【あの二人が帰ってきた!】特別展「ボストン美術館展 芸術×力」は見どころいっぱい

2022/8/5 20:30 yamasan yamasan

いまトピアート部のyamasanです。

今回はコロナ禍の影響で2年延期になり、このたびめでたく開催されることになった東京都美術館 特別展「ボストン美術館展 芸術×力(げいじゅつとちから)」をご紹介したいと思います。

あの二人が帰ってきた!

今回の展覧会の注目はなんといっても10年ぶりに里帰りを果たした《吉備大臣入唐絵巻》

東シナ海の荒波を超えて二回も唐に渡り、二回とも日本に無事帰ってきた吉備真備のことですから、太平洋を渡ってアメリカから必ず帰ってきてくれると信じていましたが、こうやって実物を目の前にすると喜びもひとしお。
全四巻が全期間通じて一挙公開されるという感動の展示風景です。


《吉備大臣入唐絵巻》平安時代後期-鎌倉時代初期、12世紀末 ボストン美術館 展示風景

唐に渡った吉備大臣が、皇帝の使者たちから難題を投げかけられ、鬼となった阿倍仲麻呂の助けを受けて関門を突破するというユニークなストーリー展開や、絵巻に描かれた「ゆるキャラ」の吉備大臣や阿倍仲麻呂はすでにSNS上で話題になっていますが、この絵巻の面白さは何と言っても、吉備真備と再会した阿倍仲麻呂が、実際には生きていたのに霊となって鬼の姿で現れる設定になっているところです。

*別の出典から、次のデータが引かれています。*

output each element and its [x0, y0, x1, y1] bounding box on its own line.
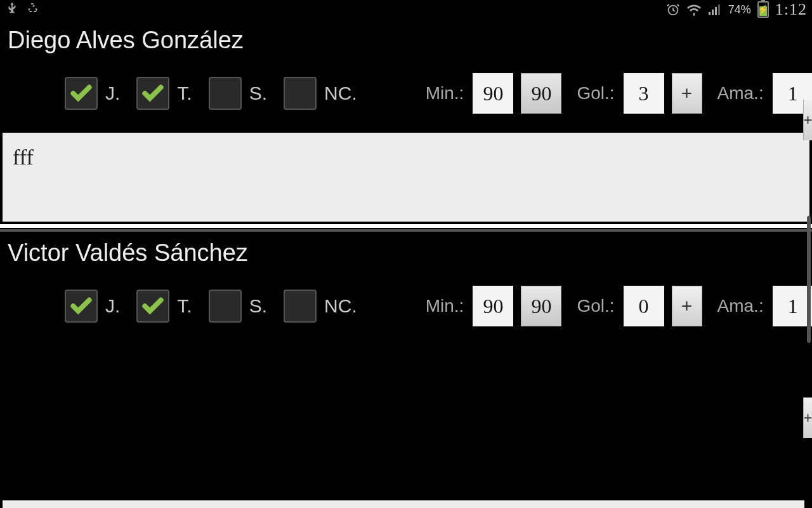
checkbox-t[interactable]	[136, 77, 169, 110]
checkbox-j[interactable]	[65, 77, 98, 110]
svg-rect-1	[709, 12, 710, 15]
clock: 1:12	[775, 0, 807, 19]
ama-label: Ama.:	[717, 83, 764, 104]
svg-rect-2	[712, 10, 714, 15]
checkbox-t[interactable]	[136, 290, 169, 323]
svg-rect-4	[718, 4, 720, 15]
alarm-icon	[666, 3, 680, 17]
gol-plus-button[interactable]: +	[672, 73, 702, 114]
gol-label: Gol.:	[577, 83, 614, 104]
wifi-icon	[686, 3, 702, 16]
min-input[interactable]: 90	[473, 73, 513, 114]
usb-icon	[5, 1, 19, 18]
checkbox-label-s: S.	[249, 295, 267, 317]
note-text: fff	[13, 145, 34, 170]
checkbox-label-nc: NC.	[324, 83, 357, 104]
player-name: Diego Alves González	[8, 27, 804, 54]
checkbox-nc[interactable]	[284, 77, 317, 110]
note-input[interactable]: fff	[3, 133, 809, 222]
svg-rect-3	[715, 7, 717, 15]
checkbox-s[interactable]	[209, 77, 242, 110]
note-input[interactable]	[3, 500, 804, 508]
row-divider	[0, 224, 812, 228]
ama-label: Ama.:	[717, 296, 764, 316]
checkbox-s[interactable]	[209, 290, 242, 323]
player-row: Diego Alves González J. T. S. NC. Min.: …	[0, 19, 812, 133]
gol-input[interactable]: 0	[624, 286, 664, 326]
scrollbar[interactable]	[807, 216, 811, 343]
checkbox-j[interactable]	[65, 290, 98, 323]
signal-icon	[708, 3, 722, 16]
ama-plus-button[interactable]: +	[803, 398, 812, 438]
gol-plus-button[interactable]: +	[672, 286, 702, 326]
recycle-icon	[25, 1, 41, 19]
min-default-button[interactable]: 90	[521, 73, 561, 114]
min-label: Min.:	[426, 83, 464, 104]
min-default-button[interactable]: 90	[521, 286, 561, 326]
status-bar: 74% ⚡ 1:12	[0, 0, 812, 19]
player-row: Victor Valdés Sánchez J. T. S. NC. Min.:…	[0, 232, 812, 345]
gol-label: Gol.:	[577, 296, 614, 316]
checkbox-label-t: T.	[177, 83, 192, 104]
ama-input[interactable]: 1	[773, 286, 812, 326]
checkbox-label-t: T.	[177, 295, 192, 317]
battery-percent: 74%	[728, 3, 751, 17]
checkbox-label-s: S.	[249, 83, 267, 104]
ama-plus-button[interactable]: +	[803, 100, 812, 140]
min-label: Min.:	[426, 296, 464, 316]
player-controls: J. T. S. NC. Min.: 90 90 Gol.: 3 + Ama.:…	[8, 73, 804, 133]
player-controls: J. T. S. NC. Min.: 90 90 Gol.: 0 + Ama.:…	[8, 286, 804, 345]
battery-icon: ⚡	[757, 1, 769, 18]
checkbox-nc[interactable]	[284, 290, 317, 323]
min-input[interactable]: 90	[473, 286, 513, 326]
checkbox-label-j: J.	[105, 83, 120, 104]
checkbox-label-j: J.	[105, 295, 120, 317]
checkbox-label-nc: NC.	[324, 295, 357, 317]
gol-input[interactable]: 3	[624, 73, 664, 114]
player-name: Victor Valdés Sánchez	[8, 239, 804, 267]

こちらは吉備大臣が「飛行自在の術」を使って阿倍仲麻呂と空を飛んで宮殿に向かう場面。

《吉備大臣入唐絵巻》(部分)平安時代後期-鎌倉時代初期、12世紀末 ボストン美術館 

史実では、吉備真備が阿倍仲麻呂とともに初めて唐に渡ったのは717(養老元)年。
吉備真備は735(天平7)年に帰国しますが、時の皇帝・玄宗に気に入られた阿倍仲麻呂は唐に残り朝廷に仕え、753(天平勝宝5)年にようやく玄宗から帰国の許可を得て、その前の年に吉備真備らとともに入唐していた藤原清河の船に乗って帰国の途につきました。
しかし、船は難破して現在のベトナムに漂着、阿倍仲麻呂は再び長安に戻り朝廷に仕え、そこで生涯を終えました。
一方の吉備真備は翌年、日本に無事帰国し、その後、阿倍仲麻呂が亡くなったあとの唐に渡ることはありませんでした。


復原された遣唐使船(筆者撮影)

復原された遣唐使船は、奈良の平城宮跡歴史公園に展示されています。平城宮跡歴史公園は以前のコラムで紹介しているので、こちらをご覧ください。

【進化する世界遺産】1300年前の都にタイムスリップ!
https://ima.goo.ne.jp/column/article/8680.html


阿倍仲麻呂は、超難関で知られた中国の官吏登用試験の科挙に合格するほどの秀才で、唐代を代表する詩人、李白、王維らの文人たちと交わり、詩歌にもすぐれていたので、後世になってスーパーマンのように人間を超越した存在というイメージがふくらんだのでしょうか。
生きている阿倍仲麻呂だったら空を飛んだりはできないので、現代の私たちがこれだけ楽しめる絵巻を見られるのは、こんな奇抜な発想を思いついた人たちのおかげかもしれません。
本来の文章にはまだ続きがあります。